ROBIN WOOD magazin - Nr. 113/2.2012

tropenwald
Entwurzelte Hoffnung
Von verlorener Zeit und dem Schimmer von Zuversicht bei den Dayak auf Borneo

von Christian Offer



Mitte September: Früher Morgen in Pasir Panjang - dem Dorf der Dayak-Ureinwohner auf dem "langen Sand" zwischen zwei Sumpfregionen im Süden Borneos. Ich schaue durchs Schlafzimmerfenster ins Zwielicht, es sieht aus wie Frühnebel - aber wo soll der herkommen? Es ist ausgehende Trockenzeit, und es hat drei Monate lang nicht geregnet, der Klimawandel macht`s möglich. Meine triefende Nase und die brennenden Augen verraten es mir: Es ist kein Nebel, es ist beißender Rauch ... Waldbrand-Zeit!
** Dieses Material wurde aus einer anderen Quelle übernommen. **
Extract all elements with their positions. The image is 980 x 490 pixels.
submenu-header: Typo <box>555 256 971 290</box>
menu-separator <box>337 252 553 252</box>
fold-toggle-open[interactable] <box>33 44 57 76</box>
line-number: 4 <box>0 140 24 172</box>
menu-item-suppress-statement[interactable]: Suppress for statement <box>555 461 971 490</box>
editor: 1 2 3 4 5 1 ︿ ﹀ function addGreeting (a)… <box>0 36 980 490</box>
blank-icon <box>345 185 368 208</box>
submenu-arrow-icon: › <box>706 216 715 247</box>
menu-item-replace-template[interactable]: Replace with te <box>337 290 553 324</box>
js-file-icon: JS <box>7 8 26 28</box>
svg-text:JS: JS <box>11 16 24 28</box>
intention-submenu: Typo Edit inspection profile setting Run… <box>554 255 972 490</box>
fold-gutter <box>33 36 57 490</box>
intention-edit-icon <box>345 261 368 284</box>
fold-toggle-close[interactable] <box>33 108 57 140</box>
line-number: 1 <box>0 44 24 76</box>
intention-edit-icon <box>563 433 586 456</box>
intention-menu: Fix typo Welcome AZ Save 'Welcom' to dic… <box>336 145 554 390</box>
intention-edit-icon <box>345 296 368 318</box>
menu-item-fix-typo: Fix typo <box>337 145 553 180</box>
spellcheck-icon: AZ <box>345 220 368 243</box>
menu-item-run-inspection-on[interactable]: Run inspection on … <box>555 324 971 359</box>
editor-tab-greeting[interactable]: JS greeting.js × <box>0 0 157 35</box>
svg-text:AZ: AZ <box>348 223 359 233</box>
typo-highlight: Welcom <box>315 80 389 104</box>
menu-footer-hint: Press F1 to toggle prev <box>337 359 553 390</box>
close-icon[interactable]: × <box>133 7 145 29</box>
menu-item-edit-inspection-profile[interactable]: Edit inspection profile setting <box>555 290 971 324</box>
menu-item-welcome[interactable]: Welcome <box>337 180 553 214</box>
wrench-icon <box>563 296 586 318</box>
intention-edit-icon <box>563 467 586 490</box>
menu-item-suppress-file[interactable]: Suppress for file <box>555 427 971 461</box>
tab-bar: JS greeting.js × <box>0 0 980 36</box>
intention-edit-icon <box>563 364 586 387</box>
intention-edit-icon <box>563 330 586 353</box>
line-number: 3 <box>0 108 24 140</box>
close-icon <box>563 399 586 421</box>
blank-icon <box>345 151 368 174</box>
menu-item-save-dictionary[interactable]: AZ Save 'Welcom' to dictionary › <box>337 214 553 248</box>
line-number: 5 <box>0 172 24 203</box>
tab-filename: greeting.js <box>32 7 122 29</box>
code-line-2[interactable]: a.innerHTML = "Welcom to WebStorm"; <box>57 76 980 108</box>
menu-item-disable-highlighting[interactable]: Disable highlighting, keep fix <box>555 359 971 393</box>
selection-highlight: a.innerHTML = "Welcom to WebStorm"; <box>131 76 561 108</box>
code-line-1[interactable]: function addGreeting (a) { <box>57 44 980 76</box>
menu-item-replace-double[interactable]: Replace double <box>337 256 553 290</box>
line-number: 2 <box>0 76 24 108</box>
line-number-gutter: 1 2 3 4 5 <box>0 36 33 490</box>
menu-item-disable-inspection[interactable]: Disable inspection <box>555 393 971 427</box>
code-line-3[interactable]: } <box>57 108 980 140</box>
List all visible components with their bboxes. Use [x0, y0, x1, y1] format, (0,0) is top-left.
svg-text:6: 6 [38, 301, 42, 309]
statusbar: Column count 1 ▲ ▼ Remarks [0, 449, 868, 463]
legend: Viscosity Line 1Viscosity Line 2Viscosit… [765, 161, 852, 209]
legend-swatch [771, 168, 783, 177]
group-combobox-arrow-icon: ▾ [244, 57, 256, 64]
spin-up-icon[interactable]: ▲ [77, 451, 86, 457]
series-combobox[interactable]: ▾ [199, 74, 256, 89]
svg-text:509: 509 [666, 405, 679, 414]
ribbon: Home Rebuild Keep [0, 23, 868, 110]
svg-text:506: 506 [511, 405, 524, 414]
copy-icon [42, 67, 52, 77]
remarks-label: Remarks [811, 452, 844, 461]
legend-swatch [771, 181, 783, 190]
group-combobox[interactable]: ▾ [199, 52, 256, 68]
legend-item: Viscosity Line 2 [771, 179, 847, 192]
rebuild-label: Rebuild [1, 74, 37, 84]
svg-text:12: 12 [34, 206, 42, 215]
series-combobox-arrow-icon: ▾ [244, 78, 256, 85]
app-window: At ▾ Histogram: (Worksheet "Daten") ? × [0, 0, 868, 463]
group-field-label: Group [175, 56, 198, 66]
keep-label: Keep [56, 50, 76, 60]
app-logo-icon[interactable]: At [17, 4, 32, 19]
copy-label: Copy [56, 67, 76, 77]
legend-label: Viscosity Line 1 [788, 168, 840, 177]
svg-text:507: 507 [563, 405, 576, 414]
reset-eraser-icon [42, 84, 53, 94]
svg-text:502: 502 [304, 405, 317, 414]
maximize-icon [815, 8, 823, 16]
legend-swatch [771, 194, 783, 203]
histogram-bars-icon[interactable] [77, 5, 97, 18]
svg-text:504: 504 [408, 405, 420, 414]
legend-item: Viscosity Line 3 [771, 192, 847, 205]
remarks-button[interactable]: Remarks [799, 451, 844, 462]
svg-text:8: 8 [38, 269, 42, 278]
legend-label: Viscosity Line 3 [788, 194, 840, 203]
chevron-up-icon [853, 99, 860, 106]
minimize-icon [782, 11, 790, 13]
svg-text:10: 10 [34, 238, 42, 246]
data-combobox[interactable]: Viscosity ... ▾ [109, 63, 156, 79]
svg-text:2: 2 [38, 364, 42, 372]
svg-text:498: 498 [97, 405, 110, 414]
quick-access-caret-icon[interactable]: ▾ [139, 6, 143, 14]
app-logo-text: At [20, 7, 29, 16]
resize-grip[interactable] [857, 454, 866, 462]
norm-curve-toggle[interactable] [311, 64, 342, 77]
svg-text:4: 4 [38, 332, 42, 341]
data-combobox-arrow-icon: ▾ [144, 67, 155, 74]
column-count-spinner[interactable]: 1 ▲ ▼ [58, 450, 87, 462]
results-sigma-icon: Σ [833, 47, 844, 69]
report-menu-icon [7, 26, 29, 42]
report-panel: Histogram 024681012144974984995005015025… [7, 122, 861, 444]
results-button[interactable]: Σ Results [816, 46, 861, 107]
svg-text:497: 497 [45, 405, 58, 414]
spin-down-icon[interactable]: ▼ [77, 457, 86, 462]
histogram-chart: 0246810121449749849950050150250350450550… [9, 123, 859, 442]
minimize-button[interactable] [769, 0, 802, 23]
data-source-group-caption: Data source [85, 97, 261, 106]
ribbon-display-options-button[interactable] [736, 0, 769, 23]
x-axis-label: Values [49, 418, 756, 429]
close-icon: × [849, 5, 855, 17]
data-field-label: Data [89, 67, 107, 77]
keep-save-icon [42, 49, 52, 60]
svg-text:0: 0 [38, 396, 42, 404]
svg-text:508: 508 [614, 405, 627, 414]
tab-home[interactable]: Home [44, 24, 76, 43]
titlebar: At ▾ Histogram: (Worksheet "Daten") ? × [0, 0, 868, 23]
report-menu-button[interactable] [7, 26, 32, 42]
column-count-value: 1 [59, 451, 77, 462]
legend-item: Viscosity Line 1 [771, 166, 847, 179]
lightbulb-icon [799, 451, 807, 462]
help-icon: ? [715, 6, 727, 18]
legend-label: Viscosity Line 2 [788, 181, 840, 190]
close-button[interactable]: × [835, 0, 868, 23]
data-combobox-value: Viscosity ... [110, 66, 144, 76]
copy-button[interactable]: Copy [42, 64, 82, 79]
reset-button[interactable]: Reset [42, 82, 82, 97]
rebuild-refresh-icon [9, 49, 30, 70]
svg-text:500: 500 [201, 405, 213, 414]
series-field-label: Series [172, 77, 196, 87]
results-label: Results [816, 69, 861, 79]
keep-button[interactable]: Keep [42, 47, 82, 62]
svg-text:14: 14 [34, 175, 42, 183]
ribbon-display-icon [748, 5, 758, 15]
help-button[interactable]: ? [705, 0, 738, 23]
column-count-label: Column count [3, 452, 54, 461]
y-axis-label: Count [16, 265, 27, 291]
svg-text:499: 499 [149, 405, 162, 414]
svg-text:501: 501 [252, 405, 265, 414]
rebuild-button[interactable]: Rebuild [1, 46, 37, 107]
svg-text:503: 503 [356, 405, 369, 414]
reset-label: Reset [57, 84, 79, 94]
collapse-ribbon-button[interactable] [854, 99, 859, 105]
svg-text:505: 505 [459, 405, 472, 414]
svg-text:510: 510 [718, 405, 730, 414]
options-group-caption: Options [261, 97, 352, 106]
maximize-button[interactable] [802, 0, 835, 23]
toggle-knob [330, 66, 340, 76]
Jeden Tag erhält die städtische Feuerwehr des benachbarten Pangkalan Bun mehr als ein Dutzend besorgter Anrufe von Menschen, deren Häuser Gefahr laufen von den Flammen verschlungen zu werden. Feuerwehrmann Lino erzählt: "Mit Handschaufeln heben wir in unmittelbarer Nähe der Brände Gräben aus, die die Ausbreitung der Feuer verhindern sollen. Maximal vier Brände können wir pro Nacht bekämpfen - mal mehr, mal weniger erfolgreich. Die übrigen Brände fressen sich weiter durchs Land, bis sie keinen Wald mehr finden oder nach Tagen endlich gestoppt werden können. Wir setzen uns bei der Arbeit der Gefahr einer Rauchvergiftung aus. Mehr als zehn Jahre hält das hier niemand durch."

Die meisten Feuer werden illegal gelegt, um das Land für die Anlage von Ölpalmplantagen frei zu machen. Die Brandstifter sind zufrieden, wenn die Flammen auf intakte Waldgebiete übergreifen. Denn per Gesetz darf nur ökologisch geschädigter Wald in Plantagen umgewandelt werden. Nordin Abah von der Naturschutz-Organisation Save Our Borneo hat die Zahlen: "Wenn es hoch kommt, sind in Zentral-Kalimantan gerade einmal noch drei Prozent intakte Primärwälder vorhanden - und das nur in den Gebirgsregionen in der Nähe der Malaysischen Grenze. Wenn ihr hier im Süden Waldreste entdeckt, handelt es sich ausschließlich um ökologisch verarmte Sekundärwälder, die von der Palmöl-, Kautschuk-, Papier- und Teakholzindustrie beansprucht werden."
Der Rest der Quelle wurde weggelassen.